Above: Cardano (ADAUSD)
Cardano’s daily candlestick close for October 20th was bullish – the most precise and bullish daily candlesticks since August 18th. In addition, the candlestick pattern was a bullish engulfing candlestick. Engulfing candlesticks are some of the most sought-after candlestick patterns because they represent such significant strength and bias in a particular market direction – in Cardano’s case, that would be higher. During the UK and EU trading session and into the early NY session, Cardano looked poised to break out higher. It has moved higher by as much as 6% and looking poised to threaten a breakout above the Cloud.

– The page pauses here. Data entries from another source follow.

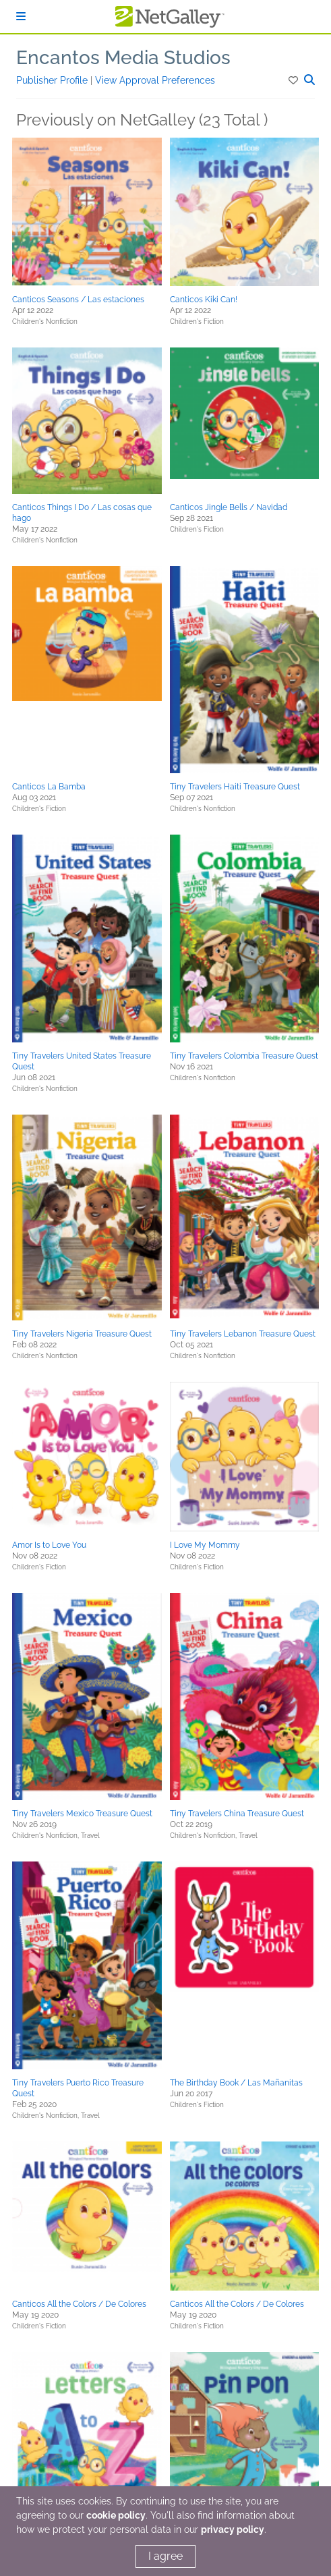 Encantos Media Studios (123, 58)
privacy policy (232, 2529)
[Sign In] (21, 16)
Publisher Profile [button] (53, 80)
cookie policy (116, 2515)
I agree (165, 2556)
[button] (294, 80)
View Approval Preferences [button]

However, that did not occur.
Instead, Cardano was rejected against the shared resistances at $2.22 (Senkou Span B and the Kijun-Sen) as well as the 38.2% Fibonacci retracement at $2.38. As a result, it is now trading in the same conditions on Tuesday: below the Tenkan-Sen, Kijun-Sen, Senkou Span A, and Senkou Span B. If Cardano closes below $2.22, then this will be the fifth consecutive daily close below the Cloud. As a result, bulls may have concerns that today’s trading behavior is a precursor to some lower price for Cardano.
One positive development on the daily Ichimoku chart for Cardano is the status of the Optex Bands. Most cryptocurrencies currently show the Optex Bands reading near extreme overbought conditions – Cardano is the opposite. Cardano’s Optex Bands are nearly right on top of the first oversold level. Cardano could test the Fibonacci confluence zone near the $2.00 before finding support, and that would likely put the Optex Bands into extreme oversold levels. From there, Cardano could launch higher.
Ultimately, the close that I need to see, to be convinced that Cardano is on the way to new all-time highs, is when the close is above the Cloud and the Chikou Span is above the candlesticks. Both of those conditions will be true if Cardano can close at or above $2.36.